Ibogaine experiences are frequently described as a prolonged, often biographical or life-review state — vivid, dream-like, and mentally demanding over 24–36 hours, sometimes without the emotional catharsis typical of other psychedelics. Ayahuasca is often described as emotionally intense and relational, commonly involving physical purging, vivid visual imagery, and a sense of encounter with external presences or archetypal content. Individual variation is significant for both. These phenomenological differences may matter therapeutically, but research has not established how much the subjective experience drives outcomes.
Most clinicians and researchers working with both substances strongly recommend integration support — therapy, coaching, or community — following treatment. Integration refers to the process of making meaning from the experience and translating insights into behavioral change. Ibogaine's single-session nature makes follow-up integration especially important, as the acute experience can surface difficult material without the ongoing ceremonial container that ayahuasca retreats sometimes provide. Evidence for how much integration contributes to outcomes independently of the substance itself remains limited.

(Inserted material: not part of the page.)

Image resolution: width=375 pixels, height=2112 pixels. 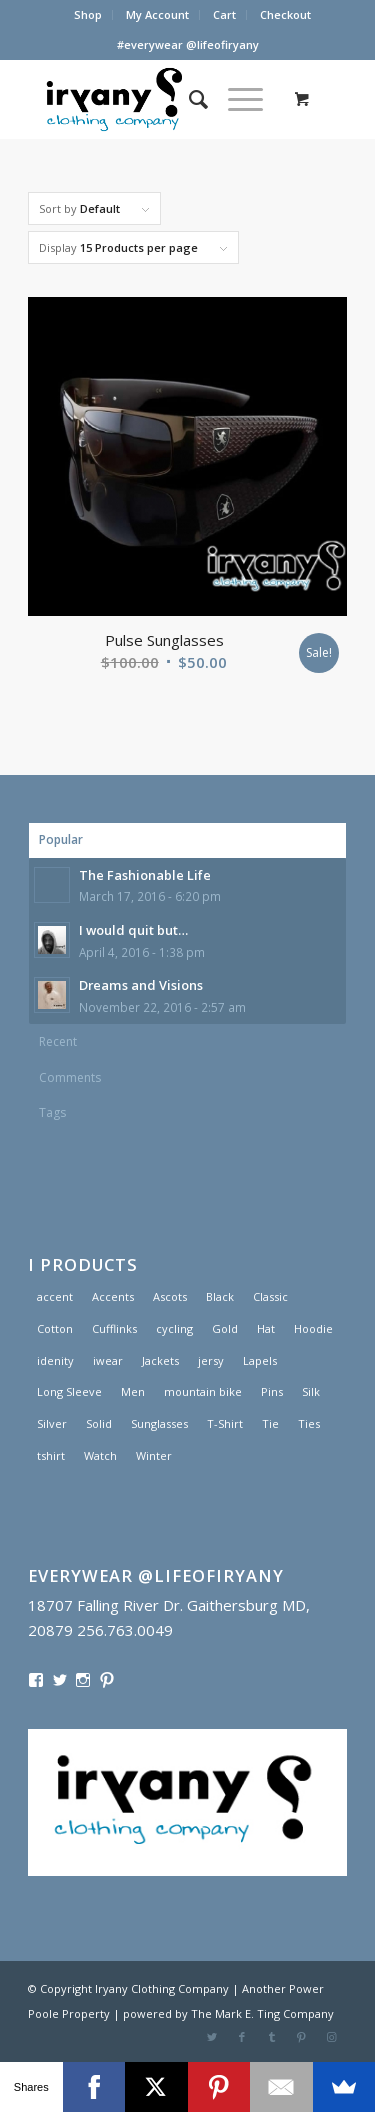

Ibogaine has shown antidepressant effects in observational studies — notably in the 2023 Stanford study of veterans — but it has not been rigorously studied as a primary treatment for major depressive disorder in the way ayahuasca has. Ayahuasca currently has more direct clinical evidence for depression, including a placebo-controlled trial. Individuals with depression considering either substance should consult a psychiatrist familiar with psychedelic-assisted therapies, particularly regarding medication interactions and cardiac screening.
Ibogaine is legally accessible at licensed clinics primarily in Mexico, Costa Rica, and New Zealand. It is unscheduled in several other countries. Ayahuasca can be accessed legally or in religious exemption frameworks in Peru, Brazil, the Netherlands, Portugal, and some other countries. Legal landscapes are evolving — Oregon and Colorado have created regulated psychedelic frameworks in the US, though ibogaine and ayahuasca are not yet included. Anyone considering travel for treatment should verify current legal status independently, as regulations change.

Informational only. Not medical or legal advice. Ibogaine is Schedule I in the US. Consult qualified professionals before considering treatment.